New classification system for potato

 
By Savvy Soumya Misra
Published: Thursday 31 January 2008

Looks can be deceptive in sele (Credit: USDA)2008 has been declared the year of the potato by the un. You can expect lots of new research projects, films and exhibitions on one of the most important staple crops. Over the years, breeders have used physical features or morphology of the plant to select varieties for different uses: human consumption, industrial processing or feeding animals. Scientists at the University of Wisconsin, usa, suggest the potato (Solanum tuberosum) be divided into four species. They reason this will help breeders be more specific in their selections, thereby paving the way for more vigorous varieties.

The potato's centre of origin is in and around Peru in South America, from where it has spread across the world over the past five centuries. David Spooner and colleagues at the horticulture department at Wisconsin have been conducting research on the species boundaries and evolutionary history of wild and cultivated potatoes.

Why a new classification? Almost 5,000 potato varieties are cultivated worldwide; 3,000 of these in the Andes mountains alone. Then there are are 200 wild varieties. While selection and breeding based on physical characteristics is enough for farmers, it is not enough for scientific classification. "Morphology is a poor character to define most species or cultivar groups," writes the Wisconsin team in its paper in the journal PNAS (December 4, 2007). There should be an elaborate classification to distinguish the genetic traits of different varieties. At present, scientists count the number of similar chromosome sets--chromosomes come in sets of different numbers like two (diploid) or four (tetraploid)--in a cell of one variety to distinguish it from another. This is called the ploidy, a simplistic approach to identify varieties into broad categories. But chromosome numbers for most cultivated potato varieties are not available, making this approach unreliable. "Ploidy has been of great importance in the classification of cultivated potatoes but our results show so many exceptions that it is a poor character to define gene pools," the paper says.

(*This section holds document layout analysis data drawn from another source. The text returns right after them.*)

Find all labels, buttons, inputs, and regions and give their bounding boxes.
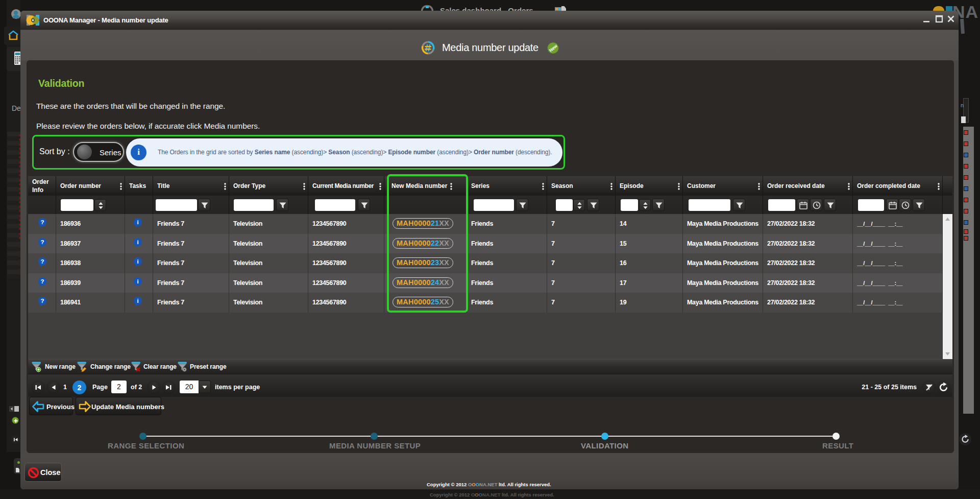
svg-text:i: i: [137, 258, 138, 265]
svg-text:?: ?: [40, 258, 44, 265]
svg-text:?: ?: [40, 219, 44, 225]
svg-text:?: ?: [40, 278, 44, 284]
svg-text:i: i: [137, 278, 138, 284]
svg-text:?: ?: [40, 298, 44, 304]
svg-text:i: i: [137, 298, 138, 304]
svg-text:i: i: [137, 219, 138, 225]
svg-text:i: i: [137, 239, 138, 245]
svg-text:?: ?: [40, 239, 44, 245]
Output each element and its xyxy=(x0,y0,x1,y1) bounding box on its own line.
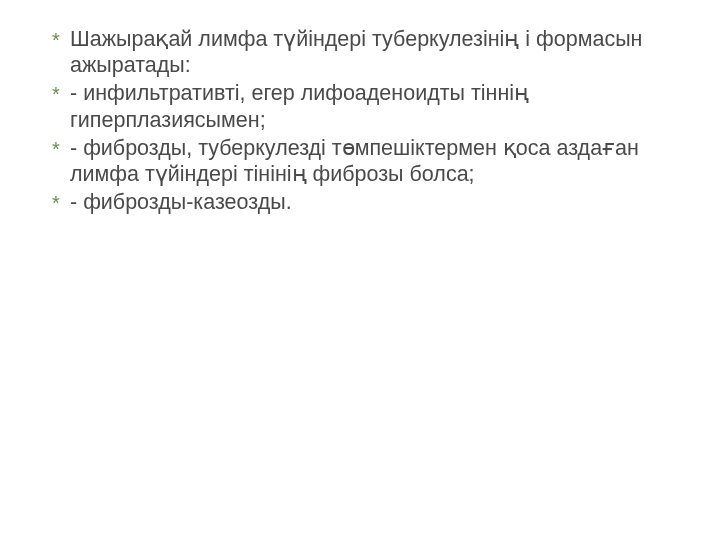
list-item-text: - инфильтративті, егер лифоаденоидты тін… xyxy=(70,81,529,131)
list-item-text: - фиброзды-казеозды. xyxy=(70,190,292,214)
list-item: - инфильтративті, егер лифоаденоидты тін… xyxy=(48,80,672,132)
list-item-text: - фиброзды, туберкулезді төмпешіктермен … xyxy=(70,136,639,186)
list-item: - фиброзды, туберкулезді төмпешіктермен … xyxy=(48,135,672,187)
bullet-list: Шажырақай лимфа түйіндері туберкулезінің… xyxy=(48,26,672,216)
list-item: Шажырақай лимфа түйіндері туберкулезінің… xyxy=(48,26,672,78)
list-item: - фиброзды-казеозды. xyxy=(48,189,672,215)
list-item-text: Шажырақай лимфа түйіндері туберкулезінің… xyxy=(70,27,642,77)
slide-body: Шажырақай лимфа түйіндері туберкулезінің… xyxy=(0,0,720,540)
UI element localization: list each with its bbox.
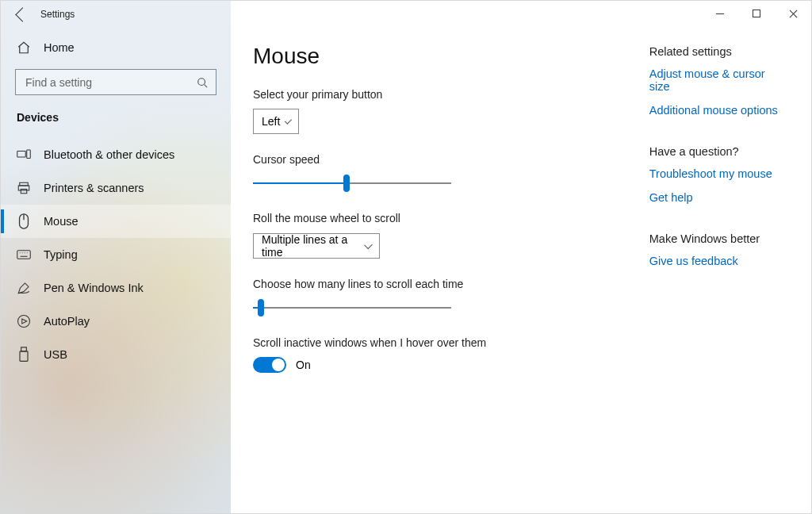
nav-printers[interactable]: Printers & scanners [1, 171, 231, 205]
autoplay-icon [17, 314, 31, 328]
search-icon [197, 77, 208, 88]
mouse-icon [17, 214, 31, 228]
svg-point-0 [198, 78, 205, 85]
question-heading: Have a question? [649, 145, 783, 158]
link-get-help[interactable]: Get help [649, 191, 783, 204]
better-heading: Make Windows better [649, 232, 783, 245]
primary-button-dropdown[interactable]: Left [253, 109, 299, 134]
back-arrow-icon [15, 7, 29, 21]
link-troubleshoot-mouse[interactable]: Troubleshoot my mouse [649, 167, 783, 180]
printer-icon [17, 181, 31, 195]
nav-label: Printers & scanners [44, 182, 144, 194]
content-area: Mouse Select your primary button Left Cu… [231, 1, 811, 513]
svg-rect-4 [20, 182, 29, 186]
nav-bluetooth[interactable]: Bluetooth & other devices [1, 138, 231, 171]
slider-fill [253, 182, 347, 184]
side-column: Related settings Adjust mouse & cursor s… [649, 44, 783, 513]
keyboard-icon [17, 247, 31, 262]
nav-autoplay[interactable]: AutoPlay [1, 305, 231, 338]
devices-icon [17, 148, 31, 162]
search-input[interactable] [24, 75, 197, 90]
nav-label: USB [44, 348, 67, 361]
svg-rect-16 [21, 347, 27, 351]
page-title: Mouse [253, 44, 618, 69]
nav-typing[interactable]: Typing [1, 238, 231, 271]
close-button[interactable] [775, 1, 811, 26]
nav-label: Typing [44, 248, 78, 261]
svg-rect-6 [21, 190, 27, 194]
nav-label: Mouse [44, 215, 79, 228]
home-icon [17, 40, 31, 55]
titlebar: Settings [1, 1, 231, 28]
nav-label: AutoPlay [44, 315, 90, 328]
primary-button-value: Left [262, 115, 280, 128]
wheel-scroll-value: Multiple lines at a time [262, 233, 359, 259]
nav-label: Bluetooth & other devices [44, 148, 174, 161]
sidebar: Settings Home Devices Bluetooth & oth [1, 1, 231, 513]
back-button[interactable] [7, 1, 34, 28]
main-column: Mouse Select your primary button Left Cu… [253, 44, 618, 513]
slider-thumb[interactable] [343, 175, 350, 192]
minimize-button[interactable] [702, 1, 738, 26]
close-icon [789, 10, 798, 18]
app-title: Settings [40, 9, 75, 20]
cursor-speed-label: Cursor speed [253, 153, 618, 166]
svg-rect-2 [17, 152, 26, 158]
nav-usb[interactable]: USB [1, 338, 231, 371]
hover-scroll-value: On [296, 359, 311, 371]
svg-rect-17 [20, 351, 28, 362]
lines-scroll-slider[interactable] [253, 298, 451, 317]
svg-rect-5 [18, 186, 29, 190]
nav-mouse[interactable]: Mouse [1, 205, 231, 238]
wheel-scroll-label: Roll the mouse wheel to scroll [253, 212, 618, 224]
nav-list: Bluetooth & other devices Printers & sca… [1, 138, 231, 371]
svg-rect-9 [17, 251, 31, 259]
category-header: Devices [1, 95, 231, 130]
chevron-down-icon [285, 117, 292, 124]
settings-window: Settings Home Devices Bluetooth & oth [0, 0, 812, 514]
toggle-knob [272, 359, 285, 371]
link-give-feedback[interactable]: Give us feedback [649, 255, 783, 267]
maximize-button[interactable] [738, 1, 775, 26]
slider-track [253, 307, 451, 309]
wheel-scroll-dropdown[interactable]: Multiple lines at a time [253, 233, 380, 259]
pen-icon [17, 281, 31, 295]
cursor-speed-slider[interactable] [253, 174, 451, 193]
chevron-down-icon [364, 240, 373, 249]
home-label: Home [44, 41, 75, 54]
usb-icon [17, 347, 31, 362]
lines-scroll-label: Choose how many lines to scroll each tim… [253, 278, 618, 290]
hover-scroll-label: Scroll inactive windows when I hover ove… [253, 336, 618, 349]
slider-thumb[interactable] [258, 299, 264, 316]
related-settings-heading: Related settings [649, 45, 783, 58]
search-box[interactable] [15, 69, 216, 95]
nav-label: Pen & Windows Ink [44, 282, 144, 294]
link-additional-mouse-options[interactable]: Additional mouse options [649, 104, 783, 117]
minimize-icon [716, 13, 724, 14]
hover-scroll-toggle[interactable] [253, 357, 286, 373]
svg-point-15 [18, 316, 30, 328]
svg-line-1 [205, 84, 208, 87]
maximize-icon [753, 10, 760, 17]
nav-pen[interactable]: Pen & Windows Ink [1, 271, 231, 305]
link-adjust-cursor-size[interactable]: Adjust mouse & cursor size [649, 67, 783, 93]
primary-button-label: Select your primary button [253, 88, 618, 101]
window-controls [702, 1, 811, 26]
home-nav[interactable]: Home [1, 33, 231, 63]
svg-rect-3 [27, 150, 31, 159]
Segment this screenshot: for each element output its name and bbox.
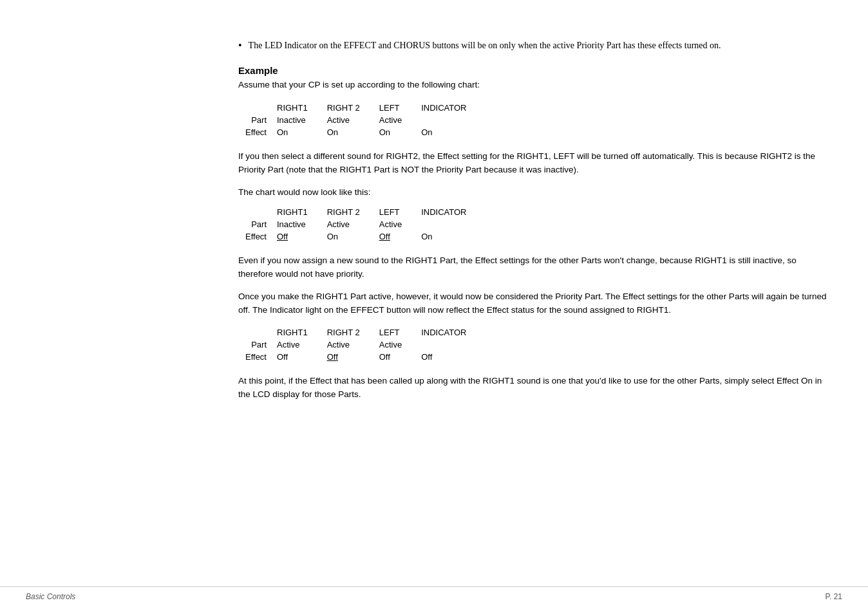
chart1-r2-c0: Effect bbox=[238, 126, 277, 138]
chart2-r1-c2: Active bbox=[327, 218, 379, 230]
chart1-h4: INDICATOR bbox=[421, 102, 486, 114]
chart2-r2-c1: Off bbox=[277, 230, 327, 243]
example-title: Example bbox=[238, 65, 829, 76]
chart3-r1-c0: Part bbox=[238, 339, 277, 351]
chart1-r2-c4: On bbox=[421, 126, 486, 138]
chart3-r2-c2: Off bbox=[327, 351, 379, 363]
chart3-r1-c4 bbox=[421, 339, 486, 351]
chart2-r1-c1: Inactive bbox=[277, 218, 327, 230]
chart1-h0 bbox=[238, 102, 277, 114]
chart1-header: RIGHT1 RIGHT 2 LEFT INDICATOR bbox=[238, 102, 486, 114]
chart3: RIGHT1 RIGHT 2 LEFT INDICATOR Part Activ… bbox=[238, 326, 829, 363]
footer: Basic Controls P. 21 bbox=[0, 586, 868, 601]
chart3-r1-c2: Active bbox=[327, 339, 379, 351]
chart2-r2-c4: On bbox=[421, 230, 486, 243]
bullet-dot: • bbox=[238, 40, 242, 51]
chart1: RIGHT1 RIGHT 2 LEFT INDICATOR Part Inact… bbox=[238, 102, 829, 138]
chart2-h0 bbox=[238, 206, 277, 218]
page-content: • The LED Indicator on the EFFECT and CH… bbox=[238, 0, 829, 462]
chart2-r2-c3: Off bbox=[379, 230, 421, 243]
example-section: Example Assume that your CP is set up ac… bbox=[238, 65, 829, 402]
chart1-r1-c1: Inactive bbox=[277, 114, 327, 126]
chart2-h4: INDICATOR bbox=[421, 206, 486, 218]
chart3-h1: RIGHT1 bbox=[277, 326, 327, 339]
chart2-r2-c0: Effect bbox=[238, 230, 277, 243]
body-text-4: At this point, if the Effect that has be… bbox=[238, 375, 829, 402]
chart1-r2-c1: On bbox=[277, 126, 327, 138]
chart1-h3: LEFT bbox=[379, 102, 421, 114]
chart2-row2: Effect Off On Off On bbox=[238, 230, 486, 243]
chart3-r2-c4: Off bbox=[421, 351, 486, 363]
chart1-r2-c2: On bbox=[327, 126, 379, 138]
chart1-r1-c3: Active bbox=[379, 114, 421, 126]
chart3-r2-c0: Effect bbox=[238, 351, 277, 363]
chart3-row1: Part Active Active Active bbox=[238, 339, 486, 351]
body-text-3a: Even if you now assign a new sound to th… bbox=[238, 254, 829, 281]
body-text-2: The chart would now look like this: bbox=[238, 186, 829, 200]
chart1-row1: Part Inactive Active Active bbox=[238, 114, 486, 126]
chart1-table: RIGHT1 RIGHT 2 LEFT INDICATOR Part Inact… bbox=[238, 102, 486, 138]
bullet-section: • The LED Indicator on the EFFECT and CH… bbox=[238, 39, 829, 52]
chart2-r2-c2: On bbox=[327, 230, 379, 243]
example-intro: Assume that your CP is set up according … bbox=[238, 79, 829, 91]
chart3-table: RIGHT1 RIGHT 2 LEFT INDICATOR Part Activ… bbox=[238, 326, 486, 363]
chart2: RIGHT1 RIGHT 2 LEFT INDICATOR Part Inact… bbox=[238, 206, 829, 243]
chart3-header: RIGHT1 RIGHT 2 LEFT INDICATOR bbox=[238, 326, 486, 339]
chart2-h1: RIGHT1 bbox=[277, 206, 327, 218]
chart3-h0 bbox=[238, 326, 277, 339]
chart2-h3: LEFT bbox=[379, 206, 421, 218]
chart2-r1-c3: Active bbox=[379, 218, 421, 230]
chart1-row2: Effect On On On On bbox=[238, 126, 486, 138]
body-text-1: If you then select a different sound for… bbox=[238, 150, 829, 177]
chart1-r2-c3: On bbox=[379, 126, 421, 138]
chart1-r1-c0: Part bbox=[238, 114, 277, 126]
chart2-r1-c4 bbox=[421, 218, 486, 230]
chart1-h2: RIGHT 2 bbox=[327, 102, 379, 114]
chart1-h1: RIGHT1 bbox=[277, 102, 327, 114]
bullet-text: The LED Indicator on the EFFECT and CHOR… bbox=[249, 39, 721, 52]
chart1-r1-c4 bbox=[421, 114, 486, 126]
chart3-r1-c1: Active bbox=[277, 339, 327, 351]
chart2-header: RIGHT1 RIGHT 2 LEFT INDICATOR bbox=[238, 206, 486, 218]
chart3-r2-c3: Off bbox=[379, 351, 421, 363]
chart3-row2: Effect Off Off Off Off bbox=[238, 351, 486, 363]
chart2-row1: Part Inactive Active Active bbox=[238, 218, 486, 230]
footer-left: Basic Controls bbox=[26, 592, 75, 601]
chart2-table: RIGHT1 RIGHT 2 LEFT INDICATOR Part Inact… bbox=[238, 206, 486, 243]
chart2-h2: RIGHT 2 bbox=[327, 206, 379, 218]
chart3-r1-c3: Active bbox=[379, 339, 421, 351]
body-text-3b: Once you make the RIGHT1 Part active, ho… bbox=[238, 290, 829, 317]
chart2-r1-c0: Part bbox=[238, 218, 277, 230]
chart1-r1-c2: Active bbox=[327, 114, 379, 126]
chart3-r2-c1: Off bbox=[277, 351, 327, 363]
chart3-h4: INDICATOR bbox=[421, 326, 486, 339]
footer-right: P. 21 bbox=[826, 592, 842, 601]
chart3-h3: LEFT bbox=[379, 326, 421, 339]
chart3-h2: RIGHT 2 bbox=[327, 326, 379, 339]
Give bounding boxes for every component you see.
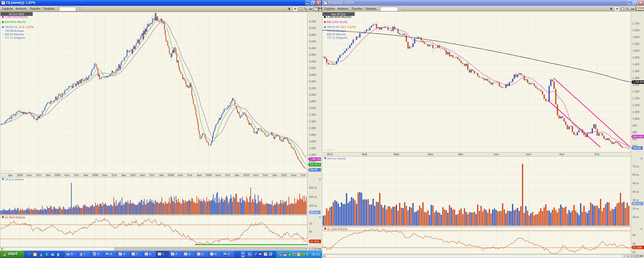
svg-text:4,200: 4,200 <box>309 53 316 56</box>
svg-text:Σεπ: Σεπ <box>36 174 41 177</box>
svg-text:Σεπ: Σεπ <box>187 174 192 177</box>
svg-text:20 εκ: 20 εκ <box>632 207 639 210</box>
svg-text:1,050: 1,050 <box>632 110 639 113</box>
svg-text:1,350: 1,350 <box>632 70 639 73</box>
svg-text:806.42 Μέγιστο: 806.42 Μέγιστο <box>5 33 24 36</box>
svg-text:Ιουν: Ιουν <box>291 174 296 177</box>
svg-text:2,400: 2,400 <box>309 113 316 116</box>
svg-text:794.08 Ανοιγμα: 794.08 Ανοιγμα <box>5 29 24 32</box>
svg-text:Ιουν: Ιουν <box>102 174 107 177</box>
svg-text:70 εκ: 70 εκ <box>632 165 639 168</box>
svg-text:1,268.864: 1,268.864 <box>633 81 644 83</box>
svg-text:777.71 Ελάχιστο: 777.71 Ελάχιστο <box>327 36 347 39</box>
svg-text:Δεκ: Δεκ <box>197 174 202 177</box>
svg-text:Φεβ: Φεβ <box>362 153 367 156</box>
svg-text:784.65: 784.65 <box>310 168 317 171</box>
svg-text:2008: 2008 <box>168 174 174 177</box>
svg-text:2009: 2009 <box>206 174 212 177</box>
svg-text:Μαρ: Μαρ <box>394 153 399 156</box>
svg-text:1,800: 1,800 <box>309 133 316 136</box>
svg-text:Ιουν: Ιουν <box>178 174 183 177</box>
svg-text:Σεπ: Σεπ <box>594 153 599 156</box>
svg-text:Δεκ: Δεκ <box>46 174 50 177</box>
svg-text:3,800: 3,800 <box>309 67 316 70</box>
svg-text:4,000: 4,000 <box>309 60 316 63</box>
svg-text:868.5355: 868.5355 <box>633 135 643 138</box>
svg-text:Σεπ: Σεπ <box>225 174 230 177</box>
svg-text:2007: 2007 <box>130 174 136 177</box>
svg-text:1,700: 1,700 <box>632 22 639 25</box>
svg-text:200 εκ: 200 εκ <box>309 195 317 198</box>
svg-text:60 εκ: 60 εκ <box>632 173 639 176</box>
svg-text:1,400: 1,400 <box>309 147 316 150</box>
svg-text:1,066.342: 1,066.342 <box>310 158 321 160</box>
svg-text:2,600: 2,600 <box>309 107 316 110</box>
svg-text:40: 40 <box>632 242 635 245</box>
svg-text:1,150: 1,150 <box>632 97 639 100</box>
svg-text:50 εκ: 50 εκ <box>632 182 639 185</box>
svg-text:Ιουν: Ιουν <box>64 174 70 177</box>
svg-text:22.7814: 22.7814 <box>310 240 319 243</box>
svg-text:75: 75 <box>309 222 312 225</box>
svg-text:300 εκ: 300 εκ <box>309 186 317 189</box>
svg-text:2006: 2006 <box>92 174 98 177</box>
svg-text:3,600: 3,600 <box>309 73 316 76</box>
svg-text:1,450: 1,450 <box>632 56 639 59</box>
svg-text:5,000: 5,000 <box>309 26 316 29</box>
svg-text:1,200: 1,200 <box>632 90 639 93</box>
svg-text:930.4615: 930.4615 <box>310 163 320 166</box>
svg-text:100 εκ: 100 εκ <box>309 204 317 207</box>
svg-text:Δεκ: Δεκ <box>273 174 277 177</box>
svg-text:4,800: 4,800 <box>309 33 316 36</box>
svg-text:950: 950 <box>632 124 637 127</box>
svg-text:10 εκ: 10 εκ <box>632 215 639 218</box>
svg-text:3,200: 3,200 <box>309 87 316 90</box>
svg-text:1,600: 1,600 <box>632 36 639 39</box>
svg-text:26 Σεπ 2011: 26 Σεπ 2011 <box>9 13 24 16</box>
svg-text:2005: 2005 <box>55 174 61 177</box>
svg-text:1,200: 1,200 <box>309 153 316 156</box>
svg-text:2,000: 2,000 <box>309 126 316 130</box>
svg-text:868.5355 Με(20): 868.5355 Με(20) <box>327 20 348 23</box>
svg-text:784.65 ΓΔ -13.3 -1.67%: 784.65 ΓΔ -13.3 -1.67% <box>5 25 34 28</box>
svg-text:50: 50 <box>309 230 312 233</box>
svg-text:Αυγ: Αυγ <box>559 153 564 156</box>
svg-text:5,200: 5,200 <box>309 20 316 23</box>
svg-text:2011: 2011 <box>281 174 287 177</box>
svg-text:1,550: 1,550 <box>632 42 639 45</box>
svg-text:Ιουν: Ιουν <box>494 153 499 156</box>
svg-text:Σεπ: Σεπ <box>301 174 306 177</box>
svg-text:4,600: 4,600 <box>309 40 316 43</box>
svg-text:Δεκ: Δεκ <box>122 174 126 177</box>
svg-text:Ιουν: Ιουν <box>216 174 221 177</box>
svg-text:2010: 2010 <box>243 174 249 177</box>
svg-text:784.65 ΓΔ -13.3 -1.67%: 784.65 ΓΔ -13.3 -1.67% <box>327 25 356 28</box>
svg-text:Ιουν: Ιουν <box>27 174 32 177</box>
svg-text:Δεκ: Δεκ <box>235 174 239 177</box>
svg-text:e: e <box>28 252 29 256</box>
svg-text:900: 900 <box>632 131 637 134</box>
svg-text:31.1205: 31.1205 <box>633 246 642 249</box>
svg-text:2,800: 2,800 <box>309 100 316 103</box>
svg-text:806.42 Μέγιστο: 806.42 Μέγιστο <box>327 33 346 36</box>
svg-text:24.4 εκ: 24.4 εκ <box>633 202 641 205</box>
svg-text:24.4 εκ Volume: 24.4 εκ Volume <box>327 157 346 160</box>
svg-text:?: ? <box>265 252 266 256</box>
svg-text:Σεπ: Σεπ <box>263 174 268 177</box>
svg-text:1,100: 1,100 <box>632 104 639 107</box>
svg-text:3,400: 3,400 <box>309 80 316 83</box>
svg-text:31.1205 RSI(14): 31.1205 RSI(14) <box>327 228 347 231</box>
svg-text:24.4 εκ Volume: 24.4 εκ Volume <box>5 178 24 181</box>
svg-text:Δεκ: Δεκ <box>8 174 13 177</box>
svg-text:Δευ 26 Σεπ: Δευ 26 Σεπ <box>332 13 346 16</box>
svg-text:Σεπ: Σεπ <box>74 174 79 177</box>
svg-text:NOD: NOD <box>297 253 300 254</box>
svg-text:Ιουν: Ιουν <box>253 174 259 177</box>
svg-text:2004: 2004 <box>17 174 23 177</box>
svg-text:Απρ: Απρ <box>428 153 433 156</box>
svg-text:794.08 Ανοιγμα: 794.08 Ανοιγμα <box>327 29 346 32</box>
svg-text:ZTrade™: ZTrade™ <box>2 169 13 172</box>
svg-text:4,400: 4,400 <box>309 47 316 50</box>
svg-text:22.7814 RSI(14): 22.7814 RSI(14) <box>5 216 25 219</box>
svg-text:930.4615 Με(10): 930.4615 Με(10) <box>5 20 26 23</box>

The way out, they suggest, is the genomic approach: instead of only counting the chromosome sets, it requires identification of the smaller components of chromosomes called 'bases'. They also propose cultivated potatoes be reclassified into four species because there is much confusion in identifying potato varieties collected over three decades even at the International Potato Center in Lima, Peru. "Potato gene banks are in great need of an integrated and comprehensive programme ... Such a multicomponent system will serve the breeding community much better than the unstable traditional classifications."

K R Dhiman, head of India's Central Potato Research Station at Kufri, Himachal Pradesh, believes Spooner's proposal should be used to supplement existing methods: "It promotes a molecular or a genetic basis to determine the dissimilarities in the genes between and within species. It will improve breeding practices."